**Problem to solve:** Transcribe every line below exactly; no image goes into the output.

*** Source data ***

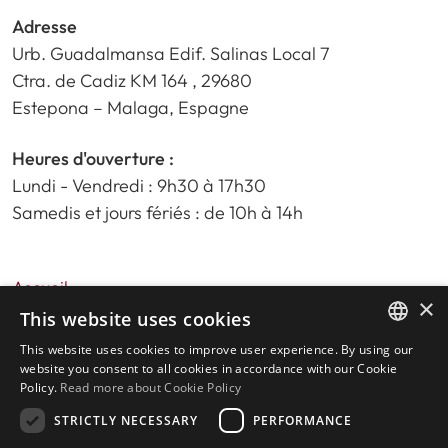
Adresse
Urb. Guadalmansa Edif. Salinas Local 7
Ctra. de Cadiz KM 164 , 29680
Estepona – Malaga, Espagne
Heures d'ouverture :
Lundi - Vendredi : 9h30 à 17h30
Samedis et jours fériés : de 10h à 14h
Accueil
×
Recherche de propriété
This website uses cookies
Veuillez nous évaluer
This website uses cookies to improve user experience. By using our
ENGLISH
politique de confidentialité
website you consent to all cookies in accordance with our Cookie
Policy.
Read more about Cookie Policy
Politique relative aux cookies
SPANISH
STRICTLY NECESSARY
PERFORMANCE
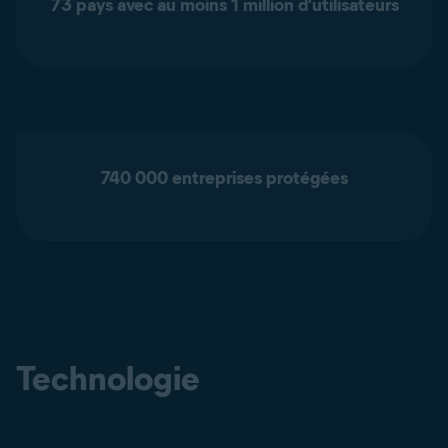
73 pays avec au moins 1 million d’utilisateurs
740 000 entreprises protégées
Technologie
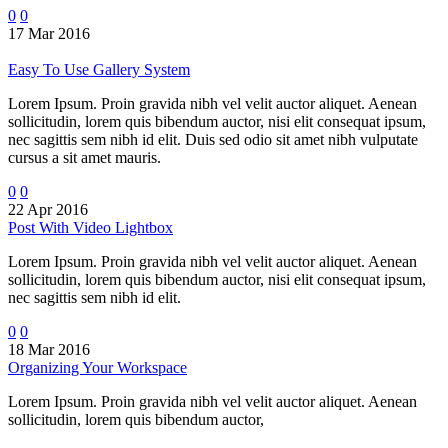
0
0
17 Mar 2016
Easy To Use Gallery System
Lorem Ipsum. Proin gravida nibh vel velit auctor aliquet. Aenean
sollicitudin, lorem quis bibendum auctor, nisi elit consequat ipsum,
nec sagittis sem nibh id elit. Duis sed odio sit amet nibh vulputate
cursus a sit amet mauris.
0
0
22 Apr 2016
Post With Video Lightbox
Lorem Ipsum. Proin gravida nibh vel velit auctor aliquet. Aenean
sollicitudin, lorem quis bibendum auctor, nisi elit consequat ipsum,
nec sagittis sem nibh id elit.
0
0
18 Mar 2016
Organizing Your Workspace
Lorem Ipsum. Proin gravida nibh vel velit auctor aliquet. Aenean
sollicitudin, lorem quis bibendum auctor,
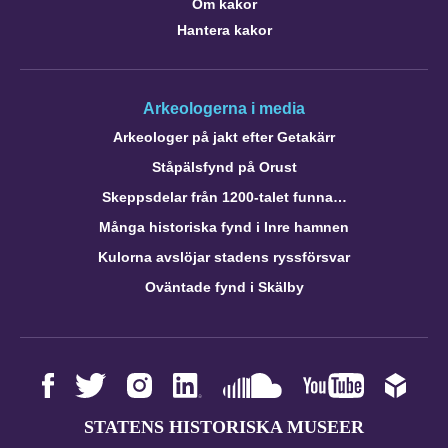
Om kakor
Hantera kakor
Arkeologerna i media
Arkeologer på jakt efter Getakärr
Ståpälsfynd på Orust
Skeppsdelar från 1200-talet funna…
Många historiska fynd i Inre hamnen
Kulorna avslöjar stadens ryssförsvar
Oväntade fynd i Skälby
STATENS HISTORISKA MUSEER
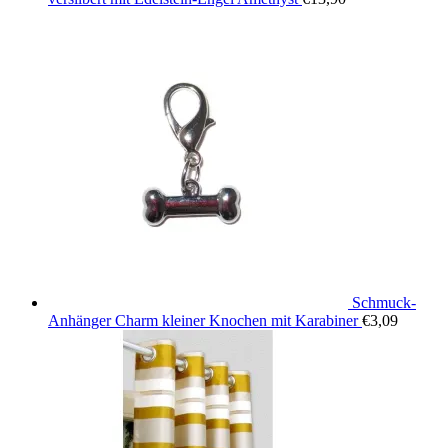
Schmuck-
Anhänger Charm kleiner Knochen mit Karabiner
€
3,09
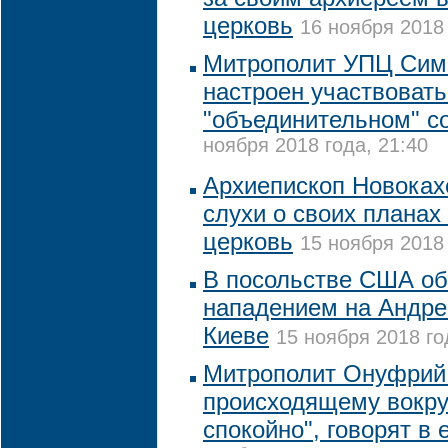
церковь
16 ноября 2018 
Митрополит УПЦ Сим
настроен участвовать
"объединительном" с
ноября 2018 года, 21:40
Архиепископ Новоках
слухи о своих планах
церковь
15 ноября 2018 
В посольстве США о
нападением на Андре
Киеве
15 ноября 2018 го
Митрополит Онуфрий 
происходящему вокру
спокойно", говорят в 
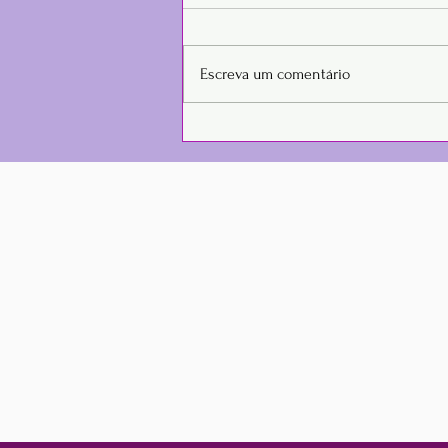
Escreva um comentário
As Dores Físicas e
Emocionais de Estar Acima
do Peso: Uma Jornada de
Luta e Superação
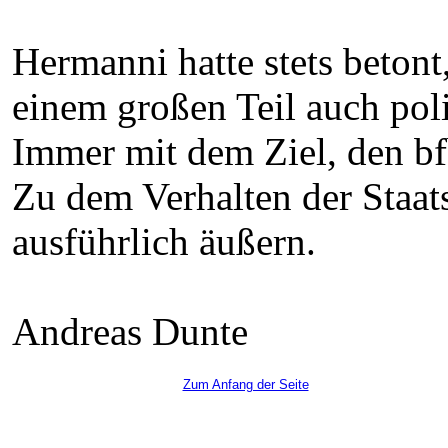
Hermanni hatte stets betont
einem großen Teil auch pol
Immer mit dem Ziel, den b
Zu dem Verhalten der Staats
ausführlich äußern.
Andreas Dunte
Zum Anfang der Seite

*** End of Source data ***

**Written solution:**
Adresse
Urb. Guadalmansa Edif. Salinas Local 7
Ctra. de Cadiz KM 164 , 29680
Estepona – Malaga, Espagne
Heures d'ouverture :
Lundi - Vendredi : 9h30 à 17h30
Samedis et jours fériés : de 10h à 14h
Accueil
×
Recherche de propriété
This website uses cookies
Veuillez nous évaluer
This website uses cookies to improve user experience. By using our
ENGLISH
politique de confidentialité
website you consent to all cookies in accordance with our Cookie
Policy.
Read more about Cookie Policy
Politique relative aux cookies
SPANISH
STRICTLY NECESSARY
PERFORMANCE
73 pays avec au moins 1 million d’utilisateurs
740 000 entreprises protégées
Technologie
0
0
17 Mar 2016
Easy To Use Gallery System
Lorem Ipsum. Proin gravida nibh vel velit auctor aliquet. Aenean
sollicitudin, lorem quis bibendum auctor, nisi elit consequat ipsum,
nec sagittis sem nibh id elit. Duis sed odio sit amet nibh vulputate
cursus a sit amet mauris.
0
0
22 Apr 2016
Post With Video Lightbox
Lorem Ipsum. Proin gravida nibh vel velit auctor aliquet. Aenean
sollicitudin, lorem quis bibendum auctor, nisi elit consequat ipsum,
nec sagittis sem nibh id elit.
0
0
18 Mar 2016
Organizing Your Workspace
Lorem Ipsum. Proin gravida nibh vel velit auctor aliquet. Aenean
sollicitudin, lorem quis bibendum auctor,
Om kakor
Hantera kakor
Arkeologerna i media
Arkeologer på jakt efter Getakärr
Ståpälsfynd på Orust
Skeppsdelar från 1200-talet funna…
Många historiska fynd i Inre hamnen
Kulorna avslöjar stadens ryssförsvar
Oväntade fynd i Skälby
STATENS HISTORISKA MUSEER
Schmuck-
Anhänger Charm kleiner Knochen mit Karabiner
€
3,09
церковь
16 ноября 2018 
Митрополит УПЦ Сим
настроен участвовать
"объединительном" с
ноября 2018 года, 21:40
Архиепископ Новоках
слухи о своих планах
церковь
15 ноября 2018 
В посольстве США о
нападением на Андре
Киеве
15 ноября 2018 го
Митрополит Онуфрий 
происходящему вокру
спокойно", говорят в 
Escreva um comentário
As Dores Físicas e
Emocionais de Estar Acima
do Peso: Uma Jornada de
Luta e Superação
Hermanni hatte stets betont
einem großen Teil auch pol
Immer mit dem Ziel, den b
Zu dem Verhalten der Staats
ausführlich äußern.
Andreas Dunte
Zum Anfang der Seite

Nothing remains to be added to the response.